■ AVAILABLE RECORDS ■
-.-.-
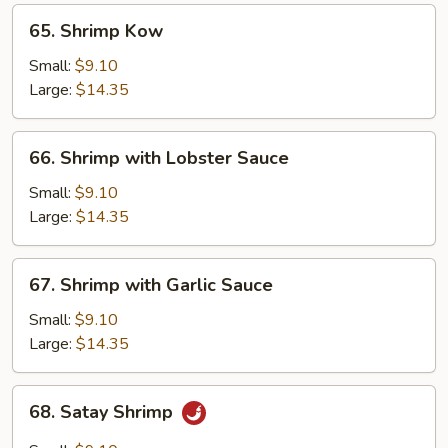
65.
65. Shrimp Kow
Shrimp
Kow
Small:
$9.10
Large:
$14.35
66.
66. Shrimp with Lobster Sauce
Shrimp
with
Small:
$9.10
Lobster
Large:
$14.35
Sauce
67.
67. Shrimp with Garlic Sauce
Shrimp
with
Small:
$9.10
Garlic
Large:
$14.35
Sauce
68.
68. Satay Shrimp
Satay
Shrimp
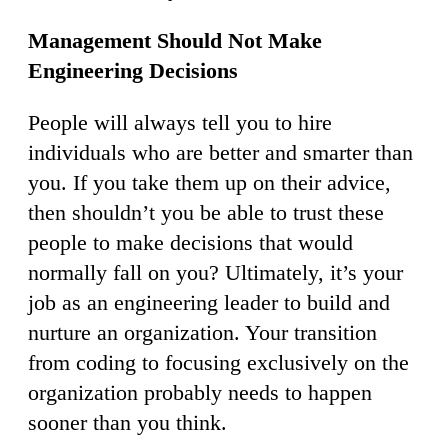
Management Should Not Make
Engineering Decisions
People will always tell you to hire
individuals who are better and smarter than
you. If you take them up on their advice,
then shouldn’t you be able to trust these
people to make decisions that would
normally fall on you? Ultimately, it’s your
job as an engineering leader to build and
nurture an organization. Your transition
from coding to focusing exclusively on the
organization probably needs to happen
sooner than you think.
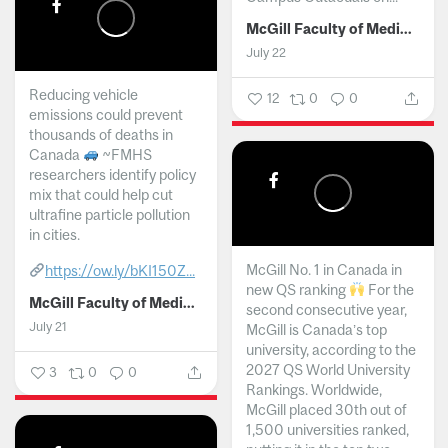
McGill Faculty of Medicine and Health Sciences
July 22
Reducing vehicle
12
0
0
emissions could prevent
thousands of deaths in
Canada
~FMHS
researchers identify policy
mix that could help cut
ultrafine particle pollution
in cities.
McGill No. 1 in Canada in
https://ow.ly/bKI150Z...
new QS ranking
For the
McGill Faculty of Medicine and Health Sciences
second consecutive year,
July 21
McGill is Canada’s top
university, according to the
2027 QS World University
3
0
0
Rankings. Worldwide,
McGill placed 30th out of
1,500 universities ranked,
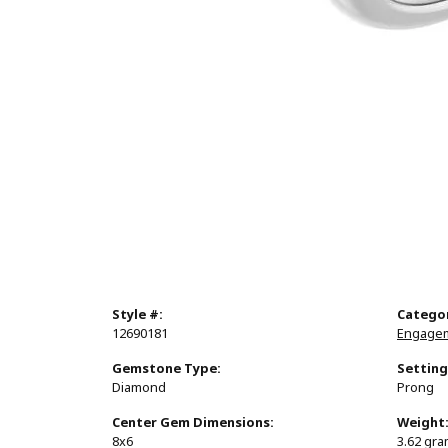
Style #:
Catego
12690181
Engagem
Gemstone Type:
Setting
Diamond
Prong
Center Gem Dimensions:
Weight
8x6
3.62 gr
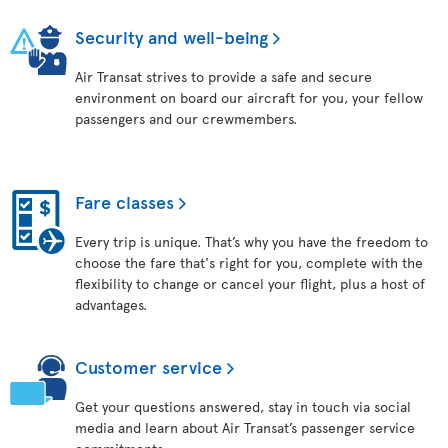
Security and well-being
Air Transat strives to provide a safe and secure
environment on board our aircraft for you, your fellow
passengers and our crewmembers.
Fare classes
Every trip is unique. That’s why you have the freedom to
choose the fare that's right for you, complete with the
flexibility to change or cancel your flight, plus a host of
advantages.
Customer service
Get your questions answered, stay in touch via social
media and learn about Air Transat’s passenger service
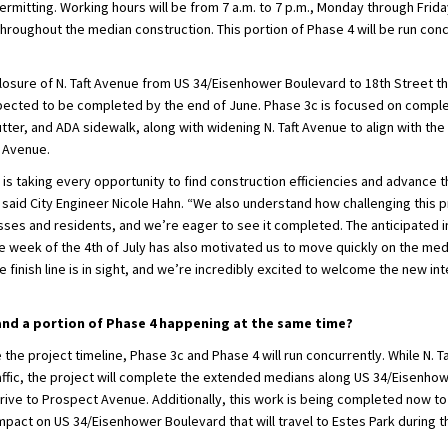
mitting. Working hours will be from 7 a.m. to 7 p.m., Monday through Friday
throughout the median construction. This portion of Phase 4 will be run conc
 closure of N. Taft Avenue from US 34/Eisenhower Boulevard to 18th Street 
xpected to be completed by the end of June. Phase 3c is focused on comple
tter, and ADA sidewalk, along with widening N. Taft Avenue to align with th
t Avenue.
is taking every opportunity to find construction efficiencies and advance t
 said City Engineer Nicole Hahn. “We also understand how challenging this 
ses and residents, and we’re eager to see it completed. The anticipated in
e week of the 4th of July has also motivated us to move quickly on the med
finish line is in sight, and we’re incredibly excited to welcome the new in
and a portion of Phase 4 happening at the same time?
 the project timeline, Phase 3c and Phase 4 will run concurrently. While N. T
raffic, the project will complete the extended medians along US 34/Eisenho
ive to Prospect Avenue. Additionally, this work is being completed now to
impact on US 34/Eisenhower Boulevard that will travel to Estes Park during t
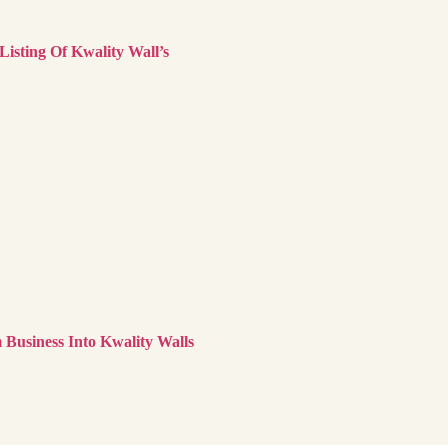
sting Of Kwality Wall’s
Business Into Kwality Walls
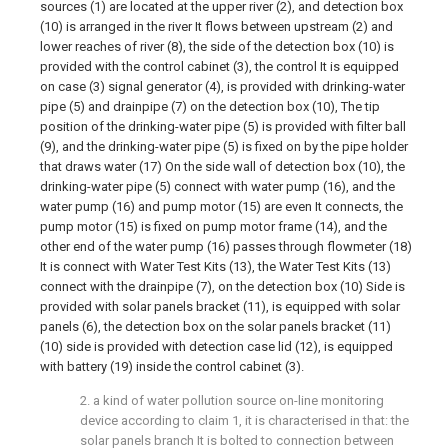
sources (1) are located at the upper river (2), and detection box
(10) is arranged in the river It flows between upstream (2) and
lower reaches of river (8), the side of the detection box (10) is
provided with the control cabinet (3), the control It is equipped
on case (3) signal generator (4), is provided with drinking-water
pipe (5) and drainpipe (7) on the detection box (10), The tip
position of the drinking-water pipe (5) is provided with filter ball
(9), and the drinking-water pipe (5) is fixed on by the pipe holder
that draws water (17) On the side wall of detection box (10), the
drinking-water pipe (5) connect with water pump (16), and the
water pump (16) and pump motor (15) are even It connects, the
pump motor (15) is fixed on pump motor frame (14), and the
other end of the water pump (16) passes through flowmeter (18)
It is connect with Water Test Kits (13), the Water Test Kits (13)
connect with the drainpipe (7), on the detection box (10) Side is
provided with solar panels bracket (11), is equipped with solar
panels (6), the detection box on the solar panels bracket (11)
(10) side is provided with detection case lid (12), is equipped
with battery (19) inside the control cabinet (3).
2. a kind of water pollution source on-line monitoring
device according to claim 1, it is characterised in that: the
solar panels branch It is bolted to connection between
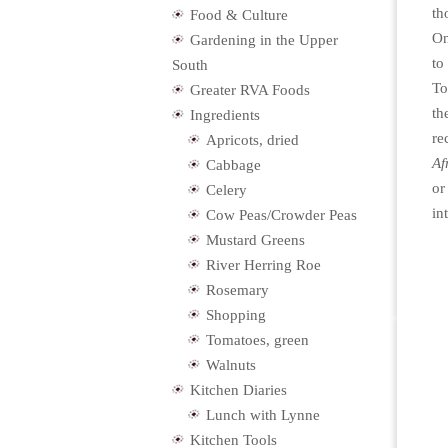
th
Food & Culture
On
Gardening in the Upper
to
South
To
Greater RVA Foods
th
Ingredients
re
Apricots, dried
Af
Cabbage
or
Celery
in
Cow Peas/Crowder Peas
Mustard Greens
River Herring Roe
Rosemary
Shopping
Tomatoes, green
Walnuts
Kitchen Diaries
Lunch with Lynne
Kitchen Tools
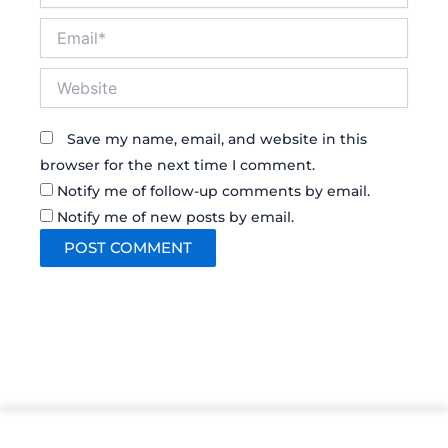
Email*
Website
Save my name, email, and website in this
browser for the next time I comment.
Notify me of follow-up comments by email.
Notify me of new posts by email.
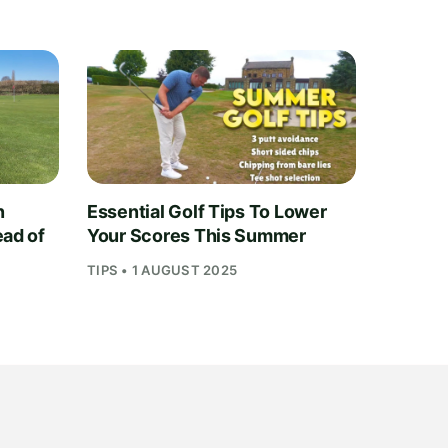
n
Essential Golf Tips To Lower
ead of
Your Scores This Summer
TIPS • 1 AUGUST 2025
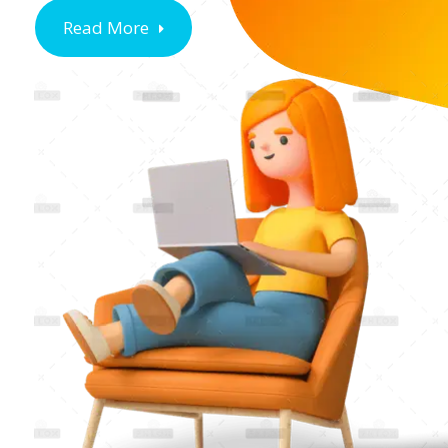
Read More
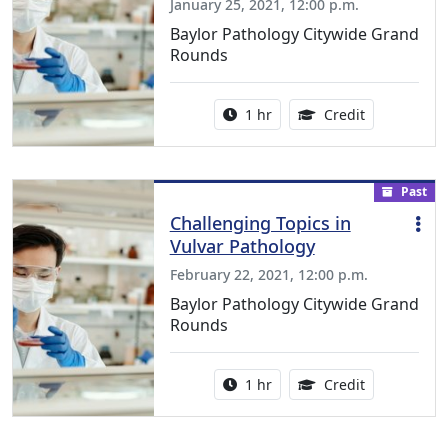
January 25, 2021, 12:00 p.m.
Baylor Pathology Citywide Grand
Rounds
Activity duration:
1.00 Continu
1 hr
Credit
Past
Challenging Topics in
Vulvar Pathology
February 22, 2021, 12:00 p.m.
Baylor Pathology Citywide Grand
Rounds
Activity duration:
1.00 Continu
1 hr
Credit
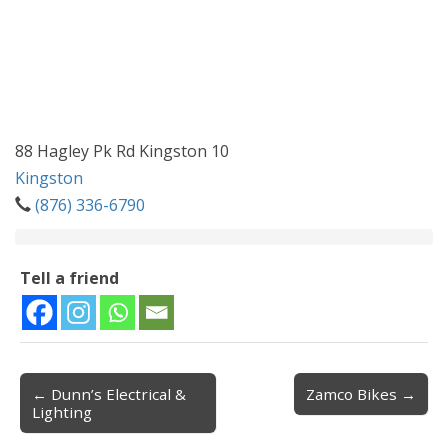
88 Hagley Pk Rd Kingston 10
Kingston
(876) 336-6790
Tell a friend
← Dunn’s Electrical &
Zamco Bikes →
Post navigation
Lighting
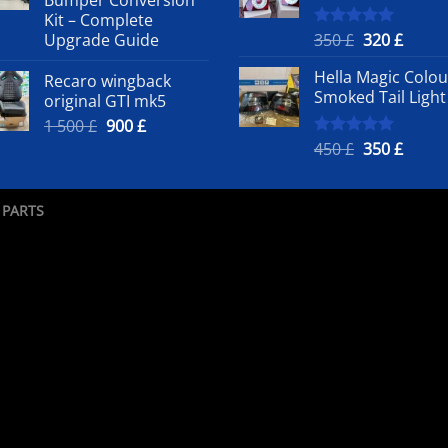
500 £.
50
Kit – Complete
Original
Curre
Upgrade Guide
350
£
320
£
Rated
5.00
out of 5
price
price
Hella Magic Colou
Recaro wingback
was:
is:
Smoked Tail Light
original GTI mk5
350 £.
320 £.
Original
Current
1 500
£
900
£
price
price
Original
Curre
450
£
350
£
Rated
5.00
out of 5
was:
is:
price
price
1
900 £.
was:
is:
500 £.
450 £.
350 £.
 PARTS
-.-.-
■ EXERCISE ■
Word for word, restate all of the material, omitting the images.

■ SOLVED EXERCISE ■
65.
65. Shrimp Kow
Shrimp
Kow
Small:
$9.10
Large:
$14.35
66.
66. Shrimp with Lobster Sauce
Shrimp
with
Small:
$9.10
Lobster
Large:
$14.35
Sauce
67.
67. Shrimp with Garlic Sauce
Shrimp
with
Small:
$9.10
Garlic
Large:
$14.35
Sauce
68.
68. Satay Shrimp
Satay
Shrimp
Management Should Not Make
Engineering Decisions
People will always tell you to hire
individuals who are better and smarter than
you. If you take them up on their advice,
then shouldn’t you be able to trust these
people to make decisions that would
normally fall on you? Ultimately, it’s your
job as an engineering leader to build and
nurture an organization. Your transition
from coding to focusing exclusively on the
organization probably needs to happen
sooner than you think.
McGill Faculty of Medicine and Health Sciences
July 22
Reducing vehicle
12
0
0
emissions could prevent
thousands of deaths in
Canada
~FMHS
researchers identify policy
mix that could help cut
ultrafine particle pollution
in cities.
McGill No. 1 in Canada in
https://ow.ly/bKI150Z...
new QS ranking
For the
McGill Faculty of Medicine and Health Sciences
second consecutive year,
July 21
McGill is Canada’s top
university, according to the
2027 QS World University
3
0
0
Rankings. Worldwide,
McGill placed 30th out of
1,500 universities ranked,
Style #:
Catego
12690181
Engagem
Gemstone Type:
Setting
Diamond
Prong
Center Gem Dimensions:
Weight
8x6
3.62 gr
Security and well-being
Air Transat strives to provide a safe and secure
environment on board our aircraft for you, your fellow
passengers and our crewmembers.
Fare classes
Every trip is unique. That’s why you have the freedom to
choose the fare that's right for you, complete with the
flexibility to change or cancel your flight, plus a host of
advantages.
Customer service
Get your questions answered, stay in touch via social
media and learn about Air Transat’s passenger service
mitting. Working hours will be from 7 a.m. to 7 p.m., Monday through Friday
throughout the median construction. This portion of Phase 4 will be run conc
 closure of N. Taft Avenue from US 34/Eisenhower Boulevard to 18th Street 
xpected to be completed by the end of June. Phase 3c is focused on comple
tter, and ADA sidewalk, along with widening N. Taft Avenue to align with th
t Avenue.
is taking every opportunity to find construction efficiencies and advance t
 said City Engineer Nicole Hahn. “We also understand how challenging this 
ses and residents, and we’re eager to see it completed. The anticipated in
e week of the 4th of July has also motivated us to move quickly on the med
finish line is in sight, and we’re incredibly excited to welcome the new in
and a portion of Phase 4 happening at the same time?
 the project timeline, Phase 3c and Phase 4 will run concurrently. While N. T
raffic, the project will complete the extended medians along US 34/Eisenho
ive to Prospect Avenue. Additionally, this work is being completed now to
impact on US 34/Eisenhower Boulevard that will travel to Estes Park during t
sting Of Kwality Wall’s
Business Into Kwality Walls
sources (1) are located at the upper river (2), and detection box
(10) is arranged in the river It flows between upstream (2) and
lower reaches of river (8), the side of the detection box (10) is
provided with the control cabinet (3), the control It is equipped
on case (3) signal generator (4), is provided with drinking-water
pipe (5) and drainpipe (7) on the detection box (10), The tip
position of the drinking-water pipe (5) is provided with filter ball
(9), and the drinking-water pipe (5) is fixed on by the pipe holder
that draws water (17) On the side wall of detection box (10), the
drinking-water pipe (5) connect with water pump (16), and the
water pump (16) and pump motor (15) are even It connects, the
pump motor (15) is fixed on pump motor frame (14), and the
other end of the water pump (16) passes through flowmeter (18)
It is connect with Water Test Kits (13), the Water Test Kits (13)
connect with the drainpipe (7), on the detection box (10) Side is
provided with solar panels bracket (11), is equipped with solar
panels (6), the detection box on the solar panels bracket (11)
(10) side is provided with detection case lid (12), is equipped
with battery (19) inside the control cabinet (3).
2. a kind of water pollution source on-line monitoring
device according to claim 1, it is characterised in that: the
solar panels branch It is bolted to connection between
th
Food & Culture
On
Gardening in the Upper
to
South
To
Greater RVA Foods
th
Ingredients
re
Apricots, dried
Af
Cabbage
or
Celery
in
Cow Peas/Crowder Peas
Mustard Greens
River Herring Roe
Rosemary
Shopping
Tomatoes, green
Walnuts
Kitchen Diaries
Lunch with Lynne
Kitchen Tools
Email*
Website
Save my name, email, and website in this
browser for the next time I comment.
Notify me of follow-up comments by email.
Notify me of new posts by email.
n
Essential Golf Tips To Lower
ead of
Your Scores This Summer
TIPS • 1 AUGUST 2025
Read More
January 25, 2021, 12:00 p.m.
Baylor Pathology Citywide Grand
Rounds
Activity duration:
1.00 Continu
1 hr
Credit
Past
Challenging Topics in
Vulvar Pathology
February 22, 2021, 12:00 p.m.
Baylor Pathology Citywide Grand
Rounds
Activity duration:
1.00 Continu
1 hr
Credit
88 Hagley Pk Rd Kingston 10
Kingston
(876) 336-6790
Tell a friend
← Dunn’s Electrical &
Zamco Bikes →
Post navigation
Lighting
500 £.
50
Kit – Complete
Original
Curre
Upgrade Guide
350
£
320
£
Rated
5.00
out of 5
price
price
Hella Magic Colou
Recaro wingback
was:
is:
Smoked Tail Light
original GTI mk5
350 £.
320 £.
Original
Current
1 500
£
900
£
price
price
Original
Curre
450
£
350
£
Rated
5.00
out of 5
was:
is:
price
price
1
900 £.
was:
is:
500 £.
450 £.
350 £.
 PARTS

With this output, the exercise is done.